Tally up the lines in the following entries where the string "warto" appears, and answer with the number alone.

*** Opening of DATASET EXCERPTS ***

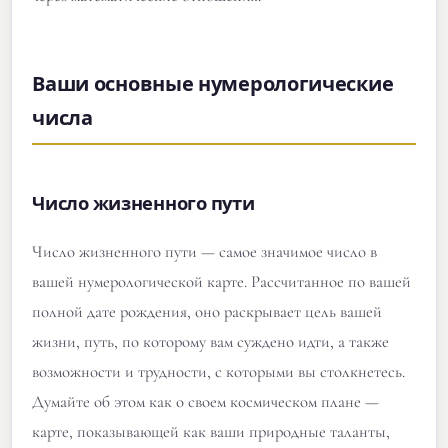
Ваши основные нумерологические
числа
Число жизненного пути
Число жизненного пути — самое значимое число в
вашей нумерологической карте. Рассчитанное по вашей
полной дате рождения, оно раскрывает цель вашей
жизни, путь, по которому вам суждено идти, а также
возможности и трудности, с которыми вы столкнетесь.
Думайте об этом как о своем космическом плане —
карте, показывающей как ваши природные таланты,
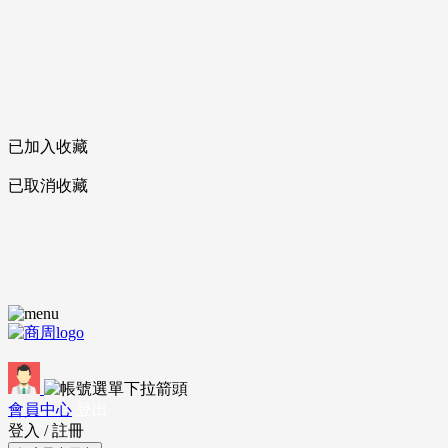
已加入收藏
已取消收藏
會員中心
登出
登入
/
註冊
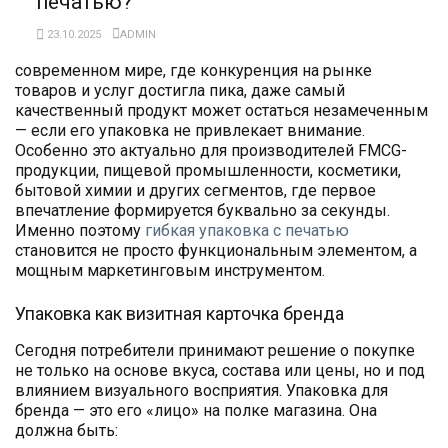
печатью?
23.10.2025
ADMIN
современном мире, где конкуренция на рынке
товаров и услуг достигла пика, даже самый
качественный продукт может остаться незамеченным
— если его упаковка не привлекает внимание.
Особенно это актуально для производителей FMCG-
продукции, пищевой промышленности, косметики,
бытовой химии и других сегментов, где первое
впечатление формируется буквально за секунды.
Именно поэтому
гибкая упаковка с печатью
становится не просто функциональным элементом, а
мощным маркетинговым инструментом.
Упаковка как визитная карточка бренда
Сегодня потребители принимают решение о покупке
не только на основе вкуса, состава или цены, но и под
влиянием визуального восприятия. Упаковка для
бренда — это его «лицо» на полке магазина. Она
должна быть:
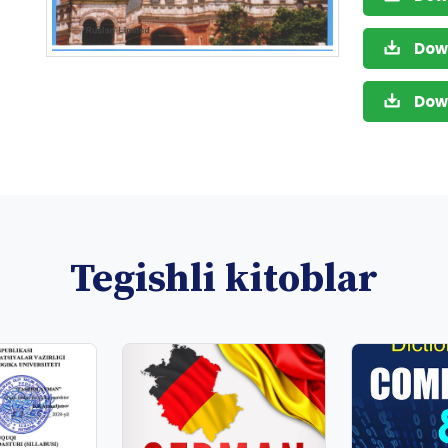
Dow
Dow
Tegishli kitoblar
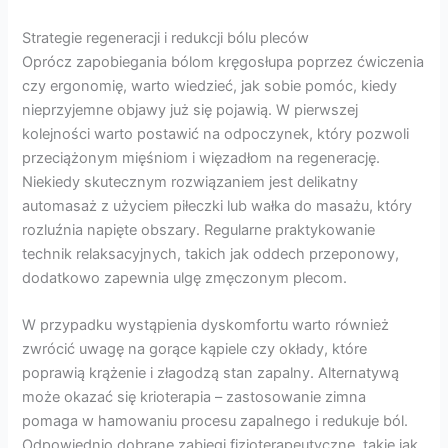
Strategie regeneracji i redukcji bólu pleców
Oprócz zapobiegania bólom kręgosłupa poprzez ćwiczenia
czy ergonomię, warto wiedzieć, jak sobie pomóc, kiedy
nieprzyjemne objawy już się pojawią. W pierwszej
kolejności warto postawić na odpoczynek, który pozwoli
przeciążonym mięśniom i więzadłom na regenerację.
Niekiedy skutecznym rozwiązaniem jest delikatny
automasaż z użyciem piłeczki lub wałka do masażu, który
rozluźnia napięte obszary. Regularne praktykowanie
technik relaksacyjnych, takich jak oddech przeponowy,
dodatkowo zapewnia ulgę zmęczonym plecom.
W przypadku wystąpienia dyskomfortu warto również
zwrócić uwagę na gorące kąpiele czy okłady, które
poprawią krążenie i złagodzą stan zapalny. Alternatywą
może okazać się krioterapia – zastosowanie zimna
pomaga w hamowaniu procesu zapalnego i redukuje ból.
Odpowiednio dobrane zabiegi fizjoterapeutyczne, takie jak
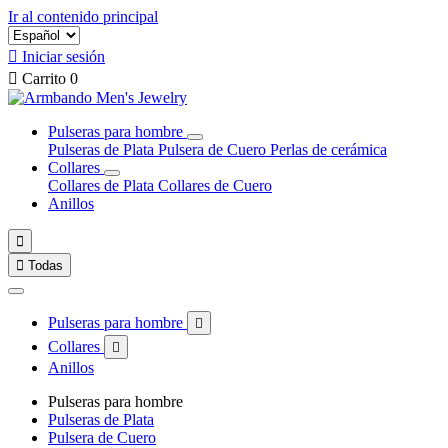
Ir al contenido principal

Iniciar sesión

Carrito
0
Pulseras para hombre
Pulseras de Plata
Pulsera de Cuero
Perlas de cerámica
Collares
Collares de Plata
Collares de Cuero
Anillos


Todas
Pulseras para hombre

Collares

Anillos
Pulseras para hombre
Pulseras de Plata
Pulsera de Cuero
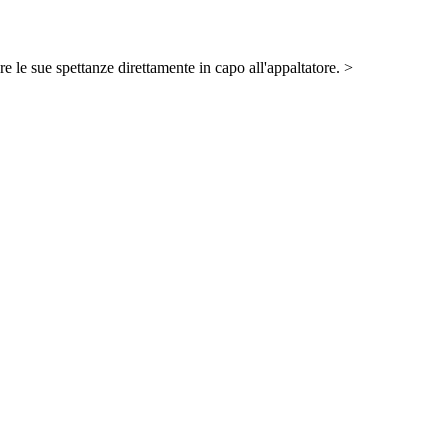
re le sue spettanze direttamente in capo all'appaltatore. >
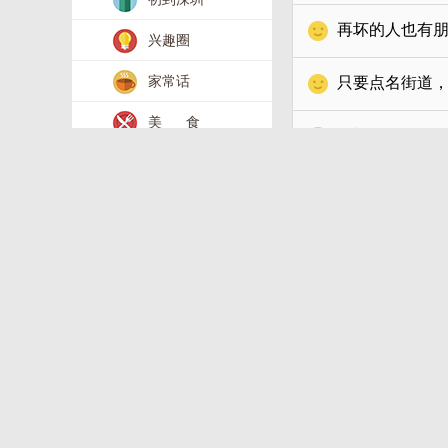
再坏的人也有
兴趣圈
家常话
只要点名街道
美 食
征退休女伴，
香 港
最高涨16%，
时 尚
山厦一片光明
婚 嫁
母婴生活
静待花开 ＆ 共
教育培训
2026年股市碎
亲子活动
2026年股市挣
旅游休闲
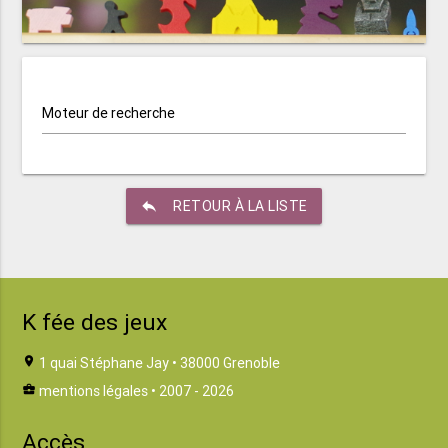
Moteur de recherche
reply
RETOUR À LA LISTE
K fée des jeux
location_on
1 quai Stéphane Jay • 38000 Grenoble
business_center
mentions légales
• 2007 - 2026
Accès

*** Close of DATASET EXCERPTS ***

### EXPECTED ANSWER
3